Just hours after the April 4 chemical attack in Khan Sheikhoun, Russian warplanes once again flew above northwestern Syria. This time, the target was Salqin, a city in north Idlib province.
The planes reportedly dropped four cluster bombs—internationally banned munitions that explode on impact into smaller, anti-personnel bomblets—in Salqin, killing 40 civilians and injuring 28 more.
It was the beginning of a bloody week in northwestern Syria—one in which pro-opposition Syrian activists accused regime and Russian forces of using internationally banned weapons in a half dozen separate attacks across rebel-held Idlib province.
These attacks represent a “clear escalation” in the use of internationally banned weapons, Idlib Civil Defense spokesman Abdelhamid tells Syria Direct’s Waleed a-Nofal.
The recent “escalation” follows a US military strike on a Syrian government airbase last Thursday, described by the Trump administration as a response to the Assad regime’s use of chemical weapons banned under international law.

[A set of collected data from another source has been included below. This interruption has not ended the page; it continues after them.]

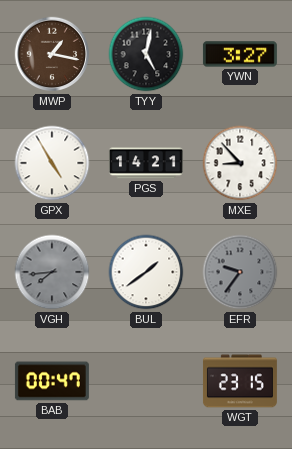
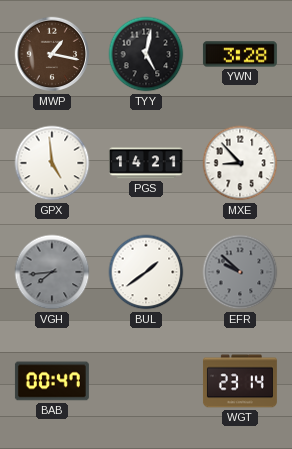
YWN: 3:27 -> 3:28
GPX: 4:55 -> 4:59
EFR: 9:36 -> 9:52
WGT: 23:15 -> 23:14
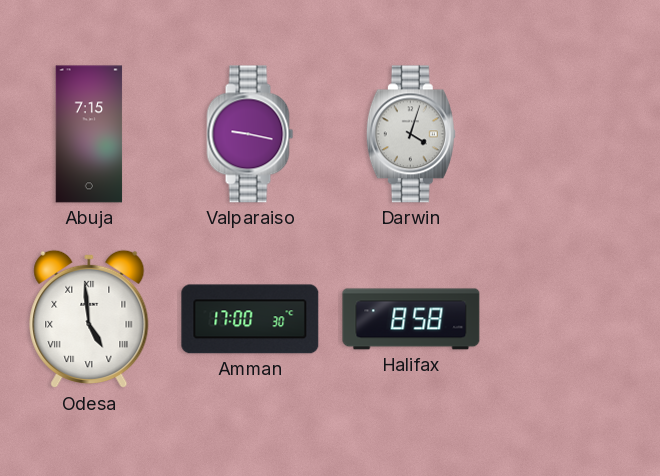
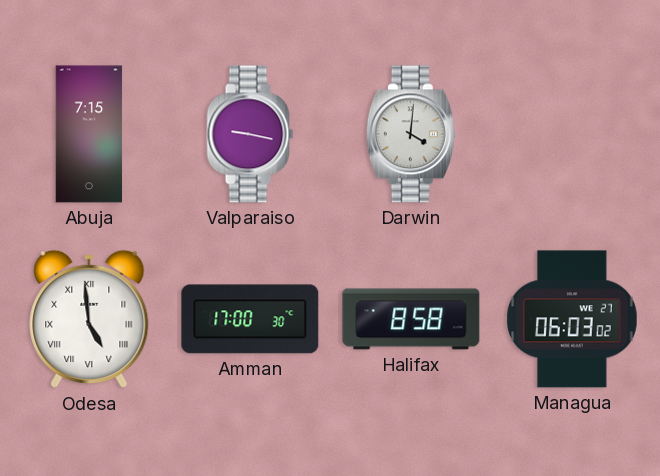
Darwin: 4:03 -> 4:01
Managua: none -> 06:03
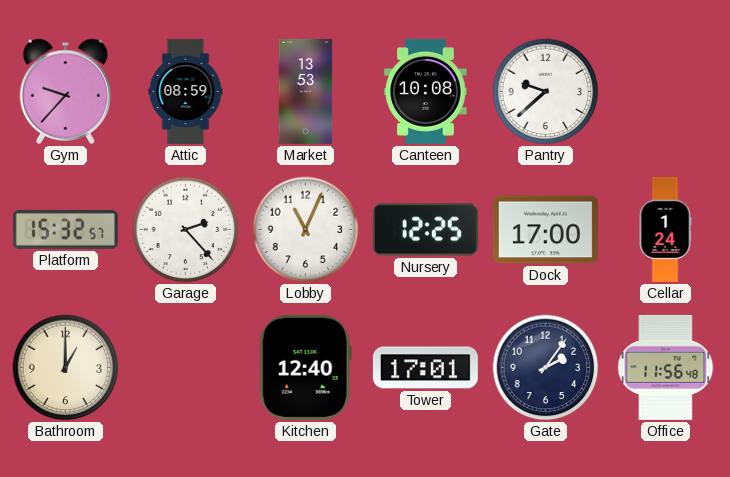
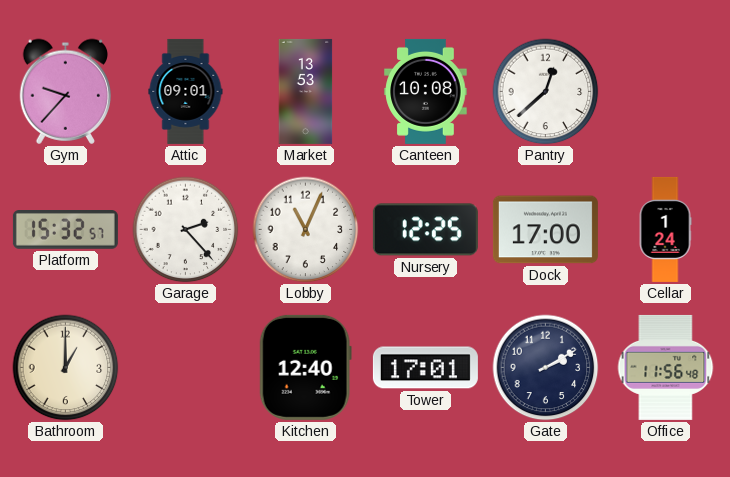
Attic: 08:59 -> 09:01
Pantry: 9:38 -> 12:38
Gate: 2:06 -> 2:10
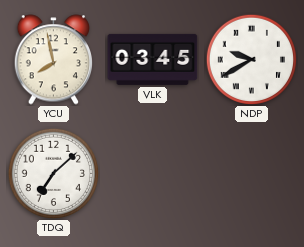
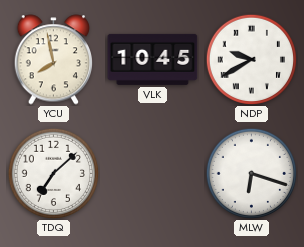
VLK: 03:45 -> 10:45
MLW: none -> 6:18
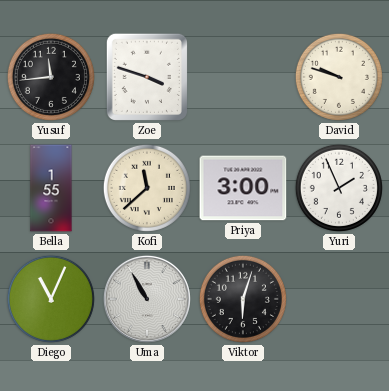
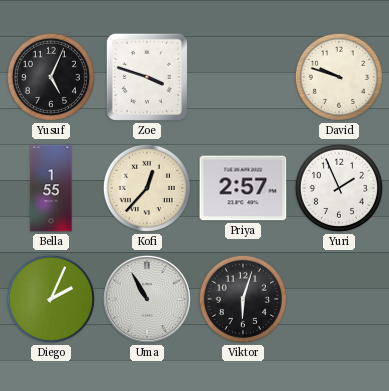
Yusuf: 11:44 -> 5:04
Kofi: 11:38 -> 12:37
Priya: 3:00 -> 2:57
Diego: 11:04 -> 2:04
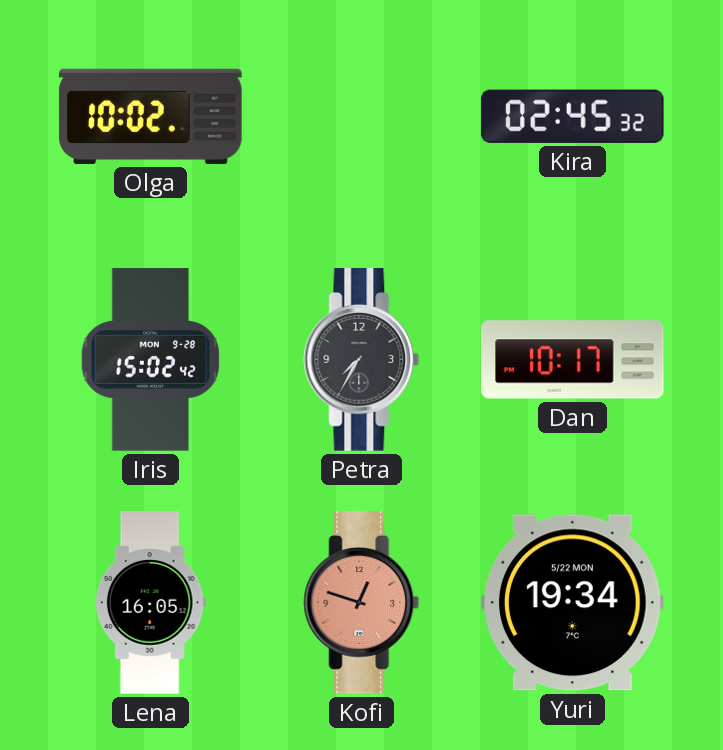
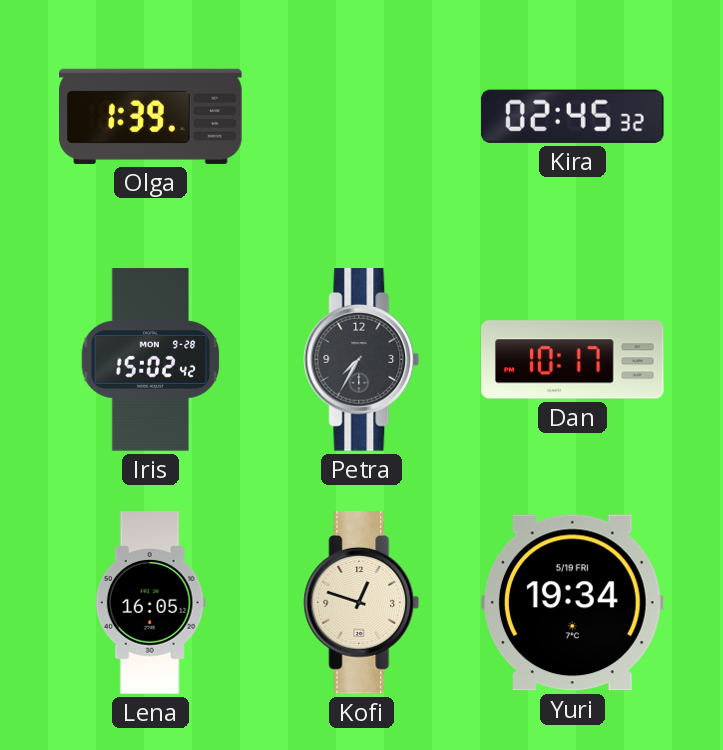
Olga: 10:02 -> 1:39
Kofi dial: salmon -> cream
Yuri date: 5/22 MON -> 5/19 FRI
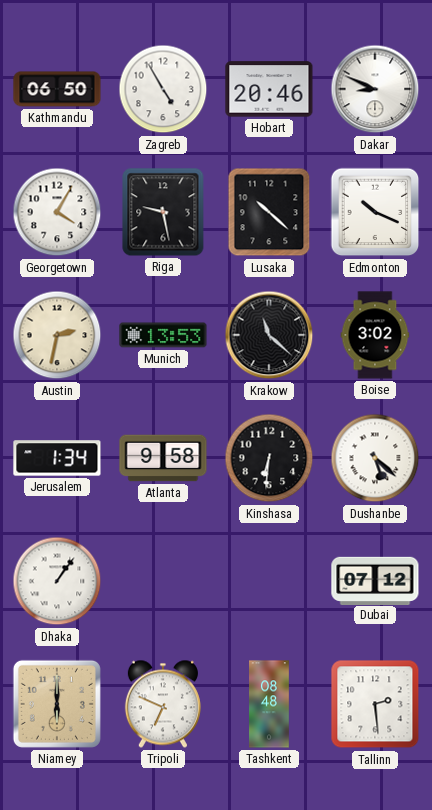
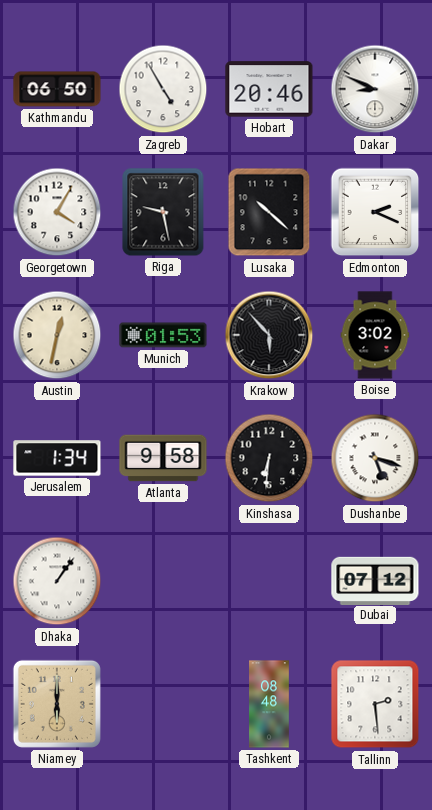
Edmonton: 10:19 -> 2:19
Austin: 2:32 -> 12:32
Munich: 13:53 -> 01:53
Krakow: 11:22 -> 5:53
Dushanbe: 5:22 -> 5:18
Tripoli: 6:49 -> none
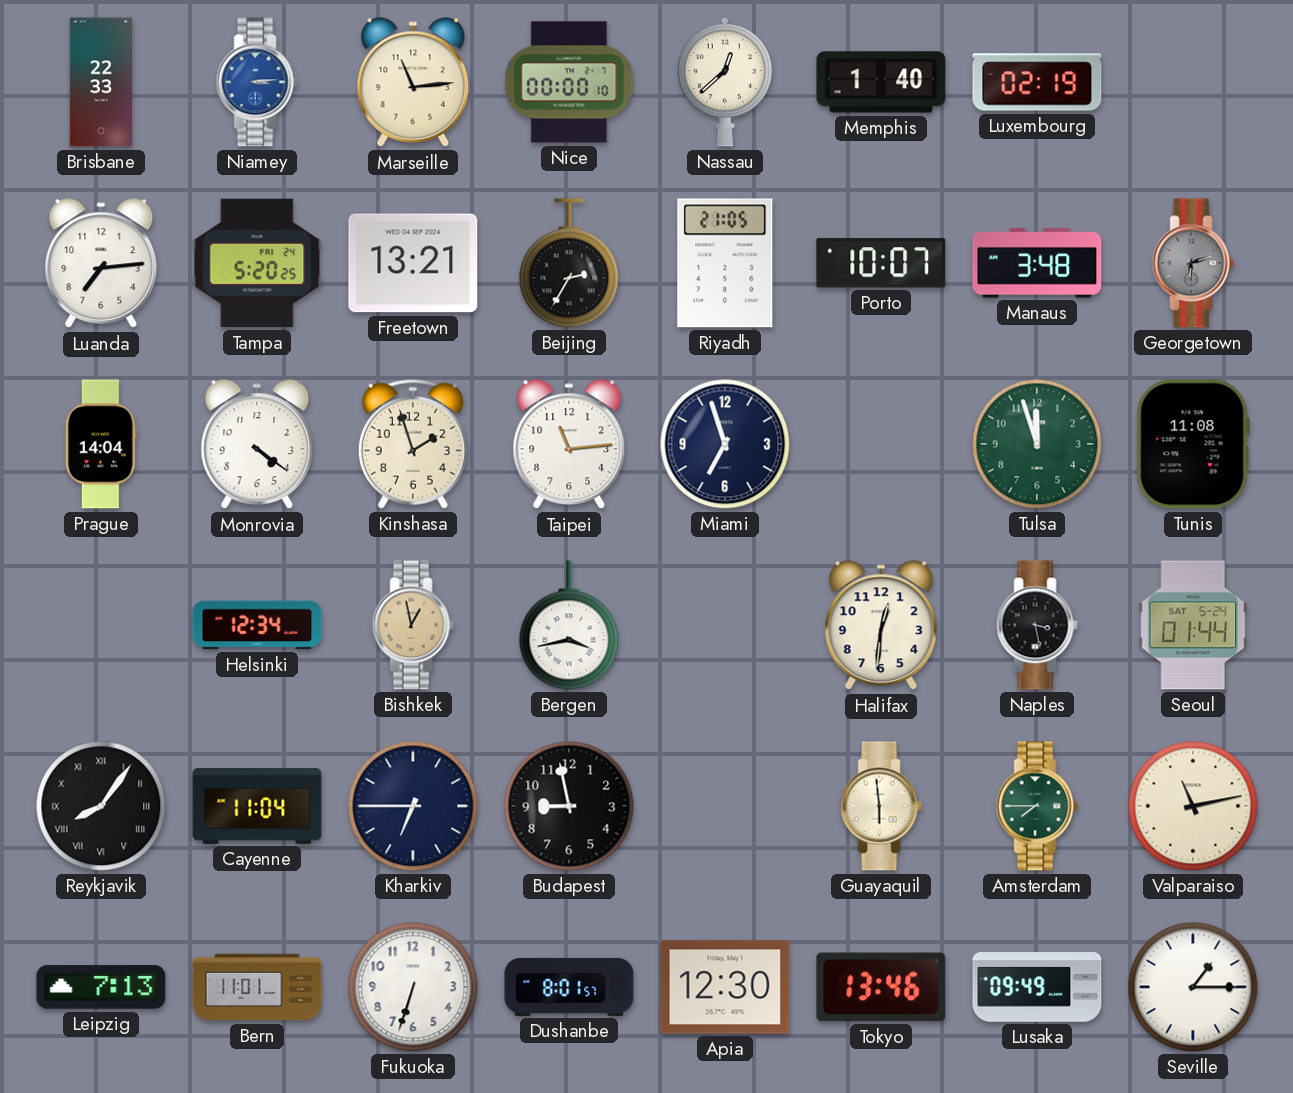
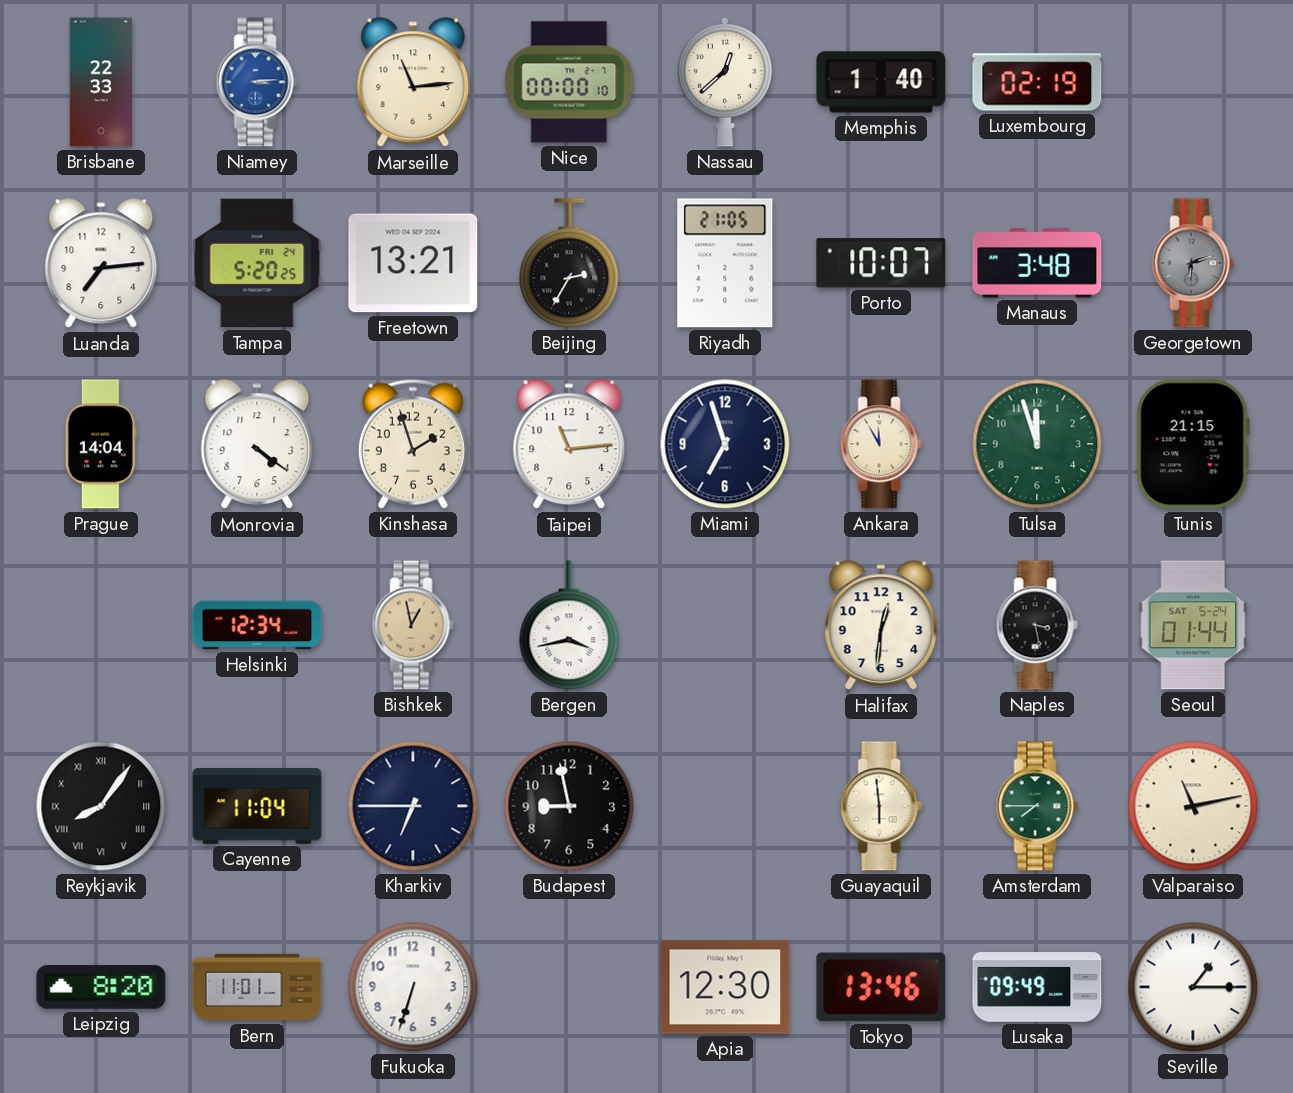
Ankara: none -> 11:55
Tunis: 11:08 -> 21:15
Leipzig: 7:13 -> 8:20
Dushanbe: 8:01 -> none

Q: Would you say that the regime and Russia have increased their use in Idlib province of internationally banned weapons—phosphorous and cluster munitions, for example—since the US strike on Shayrat airbase on 6 April?
Yes, there is a clear escalation. Russian Sukhoi Su-25 jets have been using S8 rockets since last Friday, as well as phosphorous and cluster munitions to target Idlib. They’ve clearly ramped up their use of cluster bombs and phosphorous, not to mention conventional weaponry.
Photos and a diagram of an S8 rocket similar to those used by Russian and Syrian forces. Photo courtesy of Creative Commons.
Q: How much did the frequency of military strikes using internationally banned weapons increase after the American attack on the Shayrat airbase? How many attacks have happened since then?
The regime’s military escalation in Idlib began about a year ago, utilizing different weapons. But after the American strike on the Shayrat airbase, the number of attacks in Idlib using cluster bombs and phosphorus increased by more than 50 percent, compared with before the American strike.
A warning sign rests above an undetonated cluster bomblet in Idlib province on April 11. Photo Courtesy of Idlib Civil Defense.
[Ed.: The number of cluster bomb strikes from April 5–10 alone is double the weekly average for 2016–2017, according to a report released in February by the Syrian Network for Human Rights (SNHR). SNHR and multiple Civil Defense sources assert that the usage of incendiary weapons sharply increased after the American strike on Shayrat airbase.]
There have been seven incendiary and cluster bomb strikes since last Friday, with most areas being struck repeatedly by these internationally banned weapons.
Q: What difficulties are the Civil Defense facing in dealing with these internationally prohibited weapons?
There are many difficulties, such as the regime’s use of cluster bombs.
These bombs are used widely and children approach them because they resemble toys. It’s becomes more difficult to deal with them.